On a Monday morning, two days before Halloween, two Yale students were trapped. Hurricane Sandy was expected to hit New Haven that night, and extracurriculars had been cancelled for the first time in 34 years. An executive order restricted anyone from going outside. “You could get ex-commed if you stepped outside,” said Alina Sidorova, ES ’16. “Challenge accepted,” thought a small but determined contingent of freshman.
“It was kind of hilarious,” said Sidorova.
“It was such a terrifying moment,” said Sara Hamilton, ES ’16, Sidorova’s roommate and partner-in-crime that night.
“That was such a funny day,” added Michael Marcel, ES ’16, a bystander-turned-savior in the event.
The premise was safe enough. On Old Campus, the apocalyptic circumstances had spurred not despair, but kinship.
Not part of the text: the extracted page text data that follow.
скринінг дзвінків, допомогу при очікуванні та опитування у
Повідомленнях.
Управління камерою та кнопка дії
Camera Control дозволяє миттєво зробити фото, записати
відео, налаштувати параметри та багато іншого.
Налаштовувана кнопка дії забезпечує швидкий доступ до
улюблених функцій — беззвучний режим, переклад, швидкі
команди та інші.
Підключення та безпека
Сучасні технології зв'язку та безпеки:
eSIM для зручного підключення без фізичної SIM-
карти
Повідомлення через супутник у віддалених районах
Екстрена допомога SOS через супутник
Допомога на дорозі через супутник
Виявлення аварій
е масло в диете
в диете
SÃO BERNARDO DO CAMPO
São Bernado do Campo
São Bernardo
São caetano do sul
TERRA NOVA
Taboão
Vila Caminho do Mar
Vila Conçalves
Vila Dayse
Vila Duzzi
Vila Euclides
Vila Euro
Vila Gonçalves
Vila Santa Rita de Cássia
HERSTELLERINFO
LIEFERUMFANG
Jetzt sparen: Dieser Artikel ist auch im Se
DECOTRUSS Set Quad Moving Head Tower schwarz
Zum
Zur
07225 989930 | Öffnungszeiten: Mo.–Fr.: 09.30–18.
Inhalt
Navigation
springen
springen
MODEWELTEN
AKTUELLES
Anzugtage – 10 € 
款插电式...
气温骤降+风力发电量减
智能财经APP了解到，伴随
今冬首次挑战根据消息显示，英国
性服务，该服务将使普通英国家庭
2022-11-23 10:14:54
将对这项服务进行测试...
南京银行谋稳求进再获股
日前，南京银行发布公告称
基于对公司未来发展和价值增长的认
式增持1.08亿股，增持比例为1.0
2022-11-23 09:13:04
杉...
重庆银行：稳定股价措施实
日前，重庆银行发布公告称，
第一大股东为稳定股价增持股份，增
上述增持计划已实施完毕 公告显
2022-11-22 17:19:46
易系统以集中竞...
Perhaps it was the impending doom of the situation; perhaps it was the relief of not having to return to classes on Monday; or perhaps it was just a last-ditch procrastination technique to stall from finishing that essay or studying for that upcoming midterm. Regardless, the freshmen living in Farnam, Lawrence, and Welch decided to throw a rager. Sidorova and Hamilton, not wanting to miss the party, thought they could snake through the connecting buildings and find a way from their third floor suite in Lawrence to first-floor of Welch without technically breaking the “no one steps outside” rule.
Sidorova and Hamilton wandered into Phelps Hall, where they saw their opportunity: the open door to the elevator that connects Phelps to Welch. They entered the elevator, ecstatic at their good fortune, and descended onto the first floor of the building. But when they tried to exit, triumphant, they realized there was, literally, no return.
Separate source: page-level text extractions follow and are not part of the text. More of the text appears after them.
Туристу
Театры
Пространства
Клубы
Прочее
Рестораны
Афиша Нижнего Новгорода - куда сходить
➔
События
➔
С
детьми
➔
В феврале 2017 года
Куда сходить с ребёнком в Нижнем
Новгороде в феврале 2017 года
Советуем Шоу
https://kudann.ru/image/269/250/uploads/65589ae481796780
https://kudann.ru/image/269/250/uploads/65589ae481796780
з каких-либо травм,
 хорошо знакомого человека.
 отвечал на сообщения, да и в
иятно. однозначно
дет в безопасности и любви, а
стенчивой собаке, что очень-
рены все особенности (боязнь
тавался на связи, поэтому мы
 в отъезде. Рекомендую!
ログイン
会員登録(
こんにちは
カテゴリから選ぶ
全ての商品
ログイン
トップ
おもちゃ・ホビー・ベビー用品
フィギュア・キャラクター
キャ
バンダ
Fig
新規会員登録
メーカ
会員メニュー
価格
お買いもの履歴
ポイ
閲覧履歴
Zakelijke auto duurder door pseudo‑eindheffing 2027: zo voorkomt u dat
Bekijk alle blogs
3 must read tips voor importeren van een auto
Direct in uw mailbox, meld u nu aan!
“We were suddenly trapped in this tiny entryway in Phelps Hall with no way to escape except through the heavily alarmed door,” Hamilton said.
“The only way for them to come back up in the elevator was if they had ‘legal’ elevator access, which they didn’t,” Marcel explained. “Our IDs didn’t work,” Sidorova recounted. They couldn’t get back up to the third floor. They couldn’t get anywhere.
Eventually, they realized that what they needed to do: they needed to get someone to call the elevator from the third floor. Luckily, Marcel was hunkering down with some other Stilesians inside Lawrence, picked up the phone when Sidorvoa called, and rushed to the rescue.
“All I had to do was push the button to go down,” he explained of his heroic rescue, with a shrug.
A few seconds later, Sidorova and Hamilton emerged cheering and screaming. “They came out and gave me a giant hug. It was great!” Marcel said.
Looking back on it now, Sidorva admits that the moment is probably overdramatized in her mind, but all the same, it captured something essential about freshmen year on Old Campus. It was about taking stupid risks, ending up in a tiny and desolate space with no one but your closest friends, emerging somehow, through all of that, unscathed.
“We were invincible freshmen,” she said with a smile.